23/01/2012Ethiopia's ethnic Afar rebels -- ARDUF
Ethiopia's Afar rebels -- who captured German tourists last week -- are a small organisation which claims to have been fighting marginalisation by Addis Ababa for three decades.
In a statement seen by AFP Monday, Afar Revolutionary Democratic Unity Front (ARDUF) blamed the Ethiopian government for an incident during which five other Europeans trekking on the slopes of the Erta Ale volcano were also killed.
Addis Ababa had swiftly blamed the violence on gunmen trained by Eritrea but ARDUF said the loss of life was the result of an attack by Ethiopian soldiers on one of its patrols.
The group numbers very few fighters but claims to represent the aspirations of the ethnic Afar, a community that straddles the volatile and remote regions between Ethiopia, Eritrea and Djibouti.
"They have 200 men at most. But the general feeling of the Afar people ... is very hostile towards the government," a Horn of Africa expert told AFP, asking not to be named.
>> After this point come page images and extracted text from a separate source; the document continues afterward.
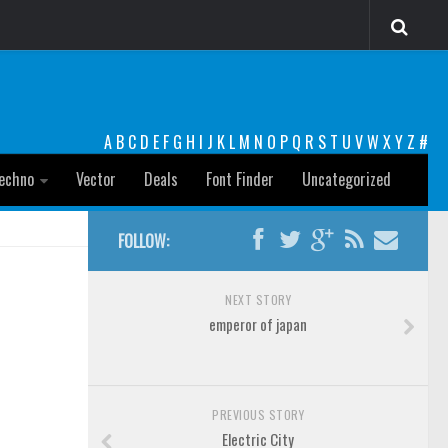
A
B
C
D
E
F
G
H
I
J
K
L
M
N
O
P
Q
R
S
T
U
V
W
X
Y
Z
#
echno
Vector
Deals
Font Finder
Uncategorized
FOLLOW:
NEXT STORY
emperor of japan
PREVIOUS STORY
Electric City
The group describes itself as an "Ethiopian Afar organisation", which has been "fighting to liberate our people from political marginalisation, economic deprivation, social exclusion, illiteracy and poverty for the last 29 years."
It first drew international attention in 2007 when it kidnapped a group of five Europeans linked to the British embassy. The five were released unharmed a few days later.
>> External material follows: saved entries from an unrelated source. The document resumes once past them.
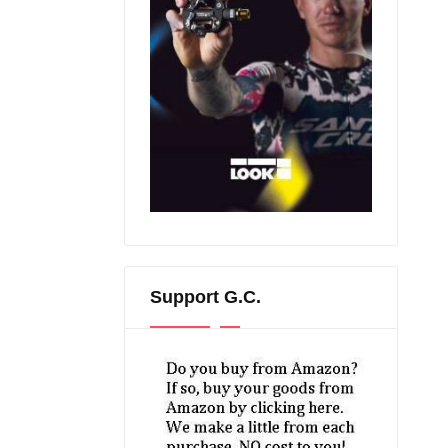
Support G.C.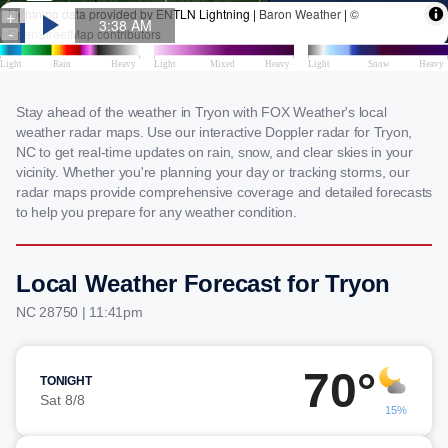
Stay ahead of the weather in Tryon with FOX Weather's local
weather radar maps. Use our interactive Doppler radar for Tryon,
NC to get real-time updates on rain, snow, and clear skies in your
vicinity. Whether you're planning your day or tracking storms, our
radar maps provide comprehensive coverage and detailed forecasts
to help you prepare for any weather condition.
Local Weather Forecast for Tryon
NC 28750 | 11:41pm
70°
TONIGHT
Sat 8/8
15%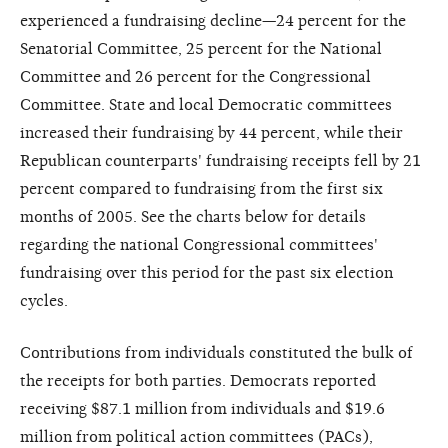
experienced a fundraising decline—24 percent for the
Senatorial Committee, 25 percent for the National
Committee and 26 percent for the Congressional
Committee. State and local Democratic committees
increased their fundraising by 44 percent, while their
Republican counterparts' fundraising receipts fell by 21
percent compared to fundraising from the first six
months of 2005. See the charts below for details
regarding the national Congressional committees'
fundraising over this period for the past six election
cycles.
Contributions from individuals constituted the bulk of
the receipts for both parties. Democrats reported
receiving $87.1 million from individuals and $19.6
million from political action committees (PACs),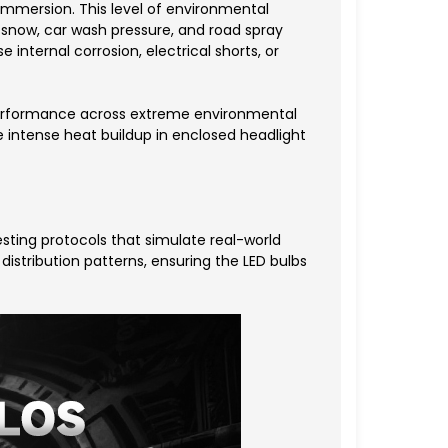
 immersion. This level of environmental
 snow, car wash pressure, and road spray
internal corrosion, electrical shorts, or
 performance across extreme environmental
 intense heat buildup in enclosed headlight
sting protocols that simulate real-world
 distribution patterns, ensuring the LED bulbs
The Horn of Africa expert said ARDUF's members today feel "betrayed" because they voted for Prime Minister Meles Zenawi in the disputed 2005 elections, but have obtained nothing in exchange.
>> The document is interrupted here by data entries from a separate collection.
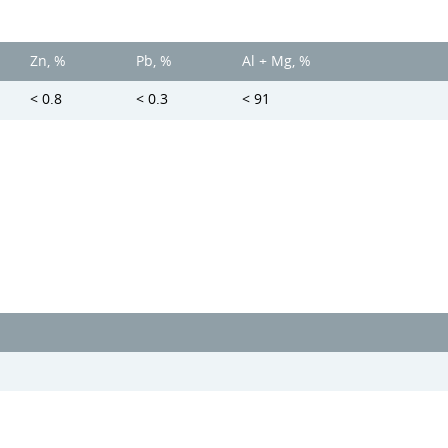
Zn, %
Pb, %
Al + Mg, %
< 0.8
< 0.3
< 91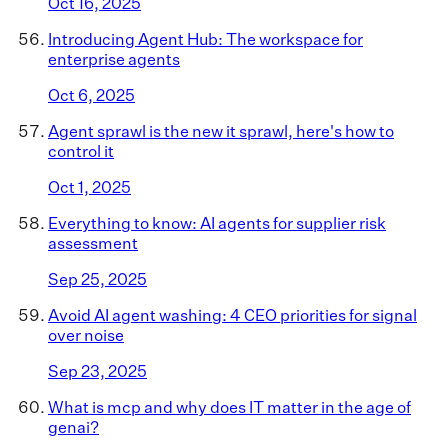
Oct 16, 2025
Introducing Agent Hub: The workspace for
enterprise agents
Oct 6, 2025
Agent sprawl is the new it sprawl, here's how to
control it
Oct 1, 2025
Everything to know: AI agents for supplier risk
assessment
Sep 25, 2025
Avoid AI agent washing: 4 CEO priorities for signal
over noise
Sep 23, 2025
What is mcp and why does IT matter in the age of
genai?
"The Afar populations have been particularly marginalised," the Organisation for Economic Cooperation and Development (OECD) said in a 2010 report.
"Their demands call for a fairer distribution of resources and administrative posts in the Djiboutian and Ethiopian States, as well as the reunification of Afar lands on the Red Sea with those in the Ethiopian Afar heartland," the report said.
"ARDUF's dream would be an autonomous entity grouping together the Afar, including those from Djibouti, and attached to Eritrea. They detest the Eritreans even more than the Ethiopians, but have chosen to join forces with them against Meles," he said.
Ethiopia says ARDUF are a proxy force for their arch-rivals in Eritrea, but ARDUF and Asmara have both dismissed the accusations as lies.
Between Eritrea and Ethiopia, he said, the Afar are "stuck between the devil and the deep blue sea. Their links to Eritrea are proven and their rear bases are on the Eritrean side of the border," he told AFP.
The area occupied by the Afar is among the most hostile on earth. It is also home to two spectacular volcanoes: Erta Ale, where the shooting and kidnappings took place, and Dallol.
Also known as the Danakil depression, the area came to prominence through the writings of the explorer Wilfred Thesiger who wrote about two trips in the region in the 1930s in "Danakil Diary."